Ça fait des journées bien remplies?
Il n'y a pas de voisin avec qui boire le café, ici, alors je ne perds pas de temps! (rires) Maintenant que les enfants sont grands, je me rends compte que j'ai un peu de temps libre.

«A l'époque, les semaines de 70h n'étaient pas rares»

Vous n'avez jamais eu envie d'être employée de bureau?
Quand j'étais ado, toutes les jeunes filles voulaient devenir employées de commerce. Pas moi. J'aime travailler dehors. Quand j'étais petite, j'étais tout le tout temps à l'extérieur et j'ai vite compris que je voulais devenir agricultrice, comme mon père. Quand j'avais 14 ans, j'avais le permis de tracteur et je lui ai dit que c'est le métier que je voulais faire. Mais lui ne voulait pas. C'était mon petit frère qui était destiné à la ferme. Je suis devenue enseignante.

Comment êtes-vous devenue agricultrice?
J'ai marié un agriculteur. Peu avant la naissance de notre fille, mon mari a eu un grave accident à la ferme et passé plusieurs mois au Chuv. J'ai dû m'occuper de la ferme. J'étais enseignante au cycle d'orientation de la Broye, en même temps. Lorsque notre fille est née, il était toujours en rétablissement: il s'occupait d'elle et moi, j'étais avec les bêtes et aux champs. Puis j'ai fait le diplôme et le brevet d'agricultrice. Depuis, nous travaillons les deux et je donne aussi des cours à Agrilogie, le centre de compétence pour l'agriculture de l'Etat de Vaud.

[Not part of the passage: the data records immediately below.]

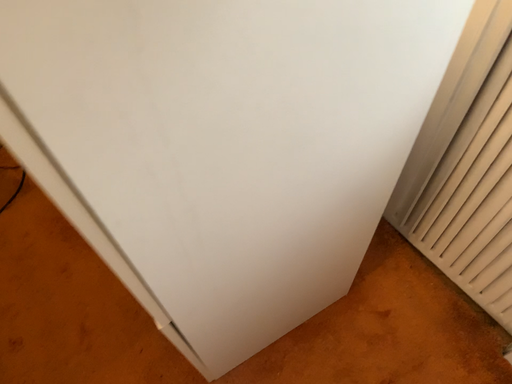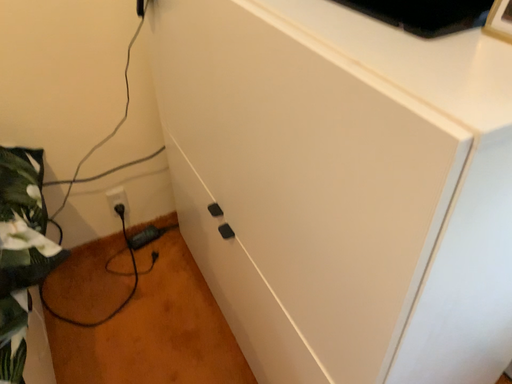 Question: How did the camera likely rotate when shooting the video?

Choices:
 (A) rotated upward
 (B) rotated downward

Answer: (A) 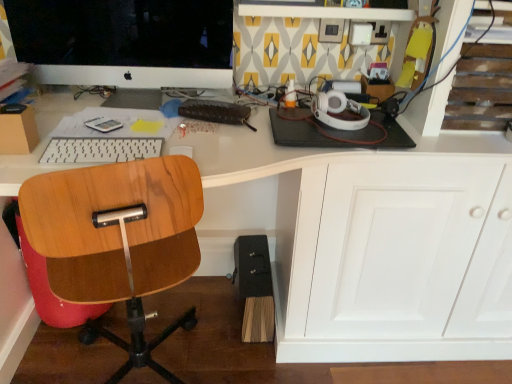 Question: Would you say white glossy desk at center is a long distance from wooden chair at left?

Choices:
 (A) yes
 (B) no

Answer: (B)

Question: From a real-world perspective, is white glossy desk at center on wooden chair at left?

Choices:
 (A) yes
 (B) no

Answer: (A)

Question: Considering the relative positions of white glossy desk at center and wooden chair at left in the image provided, is white glossy desk at center to the left of wooden chair at left from the viewer's perspective?

Choices:
 (A) no
 (B) yes

Answer: (A)

Question: Is white glossy desk at center next to wooden chair at left and touching it?

Choices:
 (A) yes
 (B) no

Answer: (B)

Question: From the image's perspective, is white glossy desk at center under wooden chair at left?

Choices:
 (A) no
 (B) yes

Answer: (A)

Question: Is point (80, 142) positioned closer to the camera than point (24, 38)?

Choices:
 (A) farther
 (B) closer

Answer: (B)

Question: Is white plastic keyboard at center situated inside matte black monitor at upper left or outside?

Choices:
 (A) outside
 (B) inside

Answer: (A)

Question: Is white plastic keyboard at center wider or thinner than matte black monitor at upper left?

Choices:
 (A) wide
 (B) thin

Answer: (B)

Question: Is white plastic keyboard at center taller or shorter than matte black monitor at upper left?

Choices:
 (A) tall
 (B) short

Answer: (B)

Question: Is white glossy desk at center to the left or to the right of matte black monitor at upper left in the image?

Choices:
 (A) right
 (B) left

Answer: (A)

Question: Looking at their shapes, would you say white glossy desk at center is wider or thinner than matte black monitor at upper left?

Choices:
 (A) thin
 (B) wide

Answer: (B)

Question: Is white glossy desk at center in front of or behind matte black monitor at upper left in the image?

Choices:
 (A) behind
 (B) front

Answer: (B)

Question: Does point (285, 196) appear closer or farther from the camera than point (115, 28)?

Choices:
 (A) farther
 (B) closer

Answer: (A)

Question: From a real-world perspective, is matte black monitor at upper left physically located above or below wooden chair at left?

Choices:
 (A) above
 (B) below

Answer: (A)

Question: Is matte black monitor at upper left to the left or to the right of wooden chair at left in the image?

Choices:
 (A) left
 (B) right

Answer: (A)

Il y a des jours où vous avez envie de tout lâcher?
Jamais! Même quand c'était dur! Jamais, jamais... Je suis contente d'aller traire les vaches, de sortir le fumier, de ramasser les cailloux, de faire et de défaire les parcs. C'est un choix.

«On m'a parfois dit qu'il fallait que je m'arrête un peu!» (rires)

Et maintenant, je le dis aussi à mon fils, qui a repris le domaine et travaille beaucoup.

C'est dur, comme métier?
Oui. Mais la dureté physique du travail, les efforts, ça va. Les paysans en ont l'habitude. La fatigue est plutôt psychique: la bureaucratie pèse de plus en plus. Et pourtant, je suis assez à l'aise dans l'administratif. L'agriculture suisse a beaucoup évolué depuis les années 1990 et on en met toujours une nouvelle couche.

Il y a des gens qui vous disent «merci»?
Pas souvent! (rires) On a appris à vivre sans être remerciés. On ne va quand même pas attendre que les gens nous remercient pour faire le travail.

Vous partez parfois en vacances?
C'est un cliché, mais pour dire vrai: très peu. Nous sommes partis une fois à la mer, dans le sud de la France avec les enfants, quand ils étaient petits. Et c'était la semaine où il fallait semer le colza. On a pensé qu'on pourrait décaler cela d'une semaine. En arrivant, il a plu durant trois semaines: impossible de semer. Ça a tout chamboulé.

«Et puis, c'est compliqué de s'absenter à cause des bêtes»

Il faut trouver quelqu'un pour venir s'en occuper une semaine entière. Par contre, nous allons skier quelques fois par année. C'est plus proche de la ferme et plus pratique. Une fois, nous étions partis une semaine sur les pistes et mon mari avait dû rentrer deux fois pour assurer une urgence avec les bêtes.

Pour certains agriculteurs, la pression est trop élevée. Les suicides restent élevés chez les paysans...
Oui, ça arrive encore, c'est terrible, y compris dans le canton de Vaud ces dernières années. Des mauvaises passes difficiles, il y en a toujours, dans ce métier.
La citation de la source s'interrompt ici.